Amar não é suportar tudo. Aguentar qualquer
coisa. Não é porque você ama que o amor se faz
sozinho. Não é porque você conquistou quem desejava que
deve relaxar.
Não é porque alcançou a independência
financeira que já tem autonomia afetiva.
Quando chega em casa do trabalho, depois de
oito horas de incômodo, da chuva de cobranças e prazos, cansado, estressado,
faminto, não adianta afundar no sofá, esticar as pernas, esquentar algo e se
apagar.
Não terá direito à solidão e ficar em paz. Não
terá direito a não conversar. Não terá direito a não ser afetuoso. Não terá
direito a assistir televisão sem ninguém por perto.
Se pretende se isolar, não ouse casar, não
procure dividir o tempo e o abajur.
Quando regressa do serviço, acabou a vida
profissional, porém começa a vida pessoal. E do zero.
Sua mulher não tem que tolerar seu
desaparecimento, sua anulação, sua desistência pelos corredores.
Ela quer senti-lo, entendê-lo,
percebê-lo.
A noite é manhã para o amor.
Quando retorna da rua, agora é o instante de
trabalhar o relacionamento.
Da mesma forma em que seria demitido se
ofendesse um colega, não desfruta de espaço para agressão e gritos. É a esfera
da delicadeza, das pontas dos dedos no rosto, de emoldurar a confiança.
Controle-se, comporte-se, cuidado com o que
diz, não se entregue ao cansaço.
Sua esposa nada tem a ver com aquilo que
cumpriu à luz do sol.
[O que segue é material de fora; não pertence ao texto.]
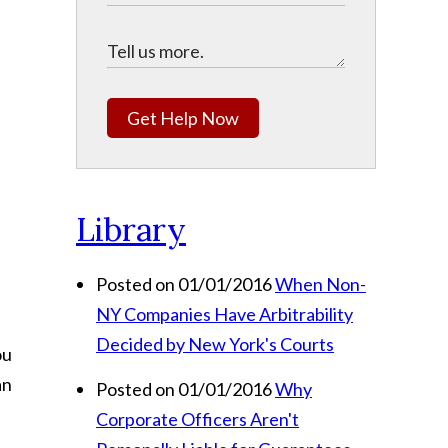
Get Help Now
Library
Posted on 01/01/2016
When Non-
NY Companies Have Arbitrability
Decided by New York's Courts
ou
an
Posted on 01/01/2016
Why
Corporate Officers Aren't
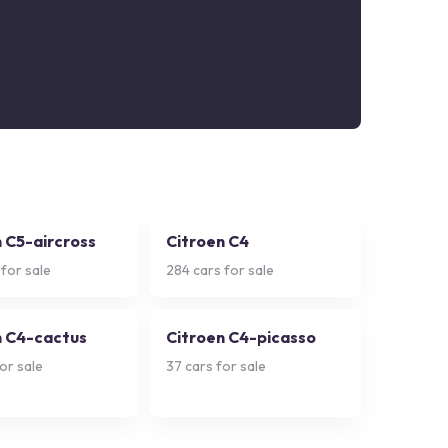
 C5-aircross
Citroen C4
for sale
284
cars for sale
n C4-cactus
Citroen C4-picasso
or sale
37
cars for sale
Não conta pontos sua dedicação no escritório.
É um novo turno, sem antecedentes, sem
pré-história.
É a primeira vez durante o dia que trocará
assunto com ela (que seja separando as melhores peripécias). É a primeira vez
durante o dia que se dedicará a ouvi-la (que decore a intensidade das palavras).
É a primeira vez durante o dia que passará as mãos em seus cabelos (que seja
mais generoso do que a escova). É a primeira vez durante o dia que beijará sua
boca (que seja com calma da janela). É a primeira vez durante o dia que presta
atenção no que ela veste e como se veste (que seja com atenção de
alfaiate).
Não há como trapacear. Não há como despistar,
postergar para o final de semana.
É só você e ela.
Tome guaraná cerebral, emborque litros de café,
triture amendoim com os dentes. Mas se mantenha acordado. Não se ganha um
casamento empatando.
É o período de oferecer atenção integral - ela
espera que confirme os motivos para estarem juntos.
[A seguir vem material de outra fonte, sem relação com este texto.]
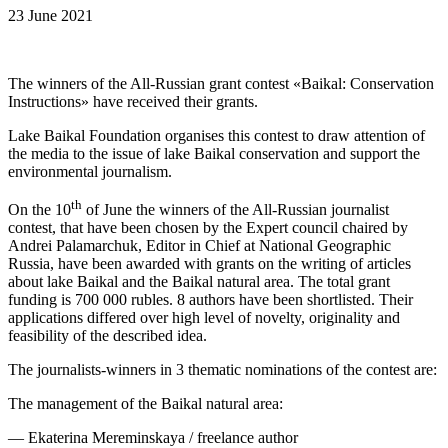
23 June 2021
The winners of the All-Russian grant contest «Baikal: Conservation
Instructions» have received their grants.
Lake Baikal Foundation organises this contest to draw attention of
the media to the issue of lake Baikal conservation and support the
environmental journalism.
th
On the 10
of June the winners of the All-Russian journalist
contest, that have been chosen by the Expert council chaired by
Andrei Palamarchuk, Editor in Chief at National Geographic
Russia, have been awarded with grants on the writing of articles
about lake Baikal and the Baikal natural area. The total grant
funding is 700 000 rubles. 8 authors have been shortlisted. Their
applications differed over high level of novelty, originality and
feasibility of the described idea.
The journalists-winners in 3 thematic nominations of the contest are:
The management of the Baikal natural area:
— Ekaterina Mereminskaya / freelance author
Por mais absurdo que soe, assim que pousa sua
pasta no chão da residência, inicia o expediente amoroso - todos que amam têm
dupla jornada.
É acolher as dúvidas, abraçar demorado,
preparar a janta, perguntar sobre os amigos, valorizar os apelidos, deitar
próximo, não se distanciar do campo elétrico da pele.
Amar é muito mais grave do que uma profissão.
Muito mais complicado. Não tem aposentadoria.
Muito mais complicado. Não tem aposentadoria.